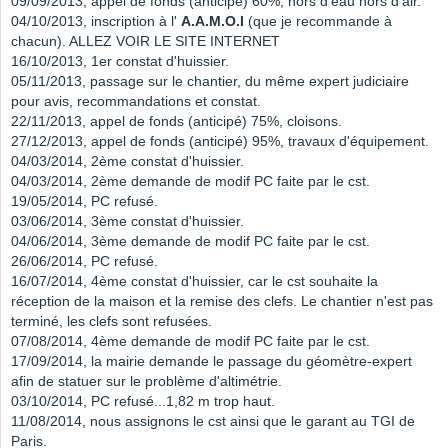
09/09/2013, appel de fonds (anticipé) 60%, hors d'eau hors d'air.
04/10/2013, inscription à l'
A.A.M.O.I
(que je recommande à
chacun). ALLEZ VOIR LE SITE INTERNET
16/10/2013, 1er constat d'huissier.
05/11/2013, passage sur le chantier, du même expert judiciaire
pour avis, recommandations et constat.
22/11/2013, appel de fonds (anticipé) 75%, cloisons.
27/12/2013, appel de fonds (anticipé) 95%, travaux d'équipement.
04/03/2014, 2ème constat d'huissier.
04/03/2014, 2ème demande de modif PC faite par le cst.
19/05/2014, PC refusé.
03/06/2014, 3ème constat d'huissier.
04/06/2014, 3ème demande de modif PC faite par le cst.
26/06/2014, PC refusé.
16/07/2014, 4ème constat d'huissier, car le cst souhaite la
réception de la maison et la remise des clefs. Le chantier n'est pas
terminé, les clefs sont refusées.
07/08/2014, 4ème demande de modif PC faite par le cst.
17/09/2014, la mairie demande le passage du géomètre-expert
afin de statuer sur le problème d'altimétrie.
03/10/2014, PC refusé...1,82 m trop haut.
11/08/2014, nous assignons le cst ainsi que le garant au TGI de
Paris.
--------------------------------
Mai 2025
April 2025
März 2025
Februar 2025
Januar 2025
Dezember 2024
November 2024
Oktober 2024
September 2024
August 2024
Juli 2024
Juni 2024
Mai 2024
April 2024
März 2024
--------------------------------
| Instructions to follow |
Give a count of the lines above that include the word "demande", and add nothing to it.

| Problem solution |
4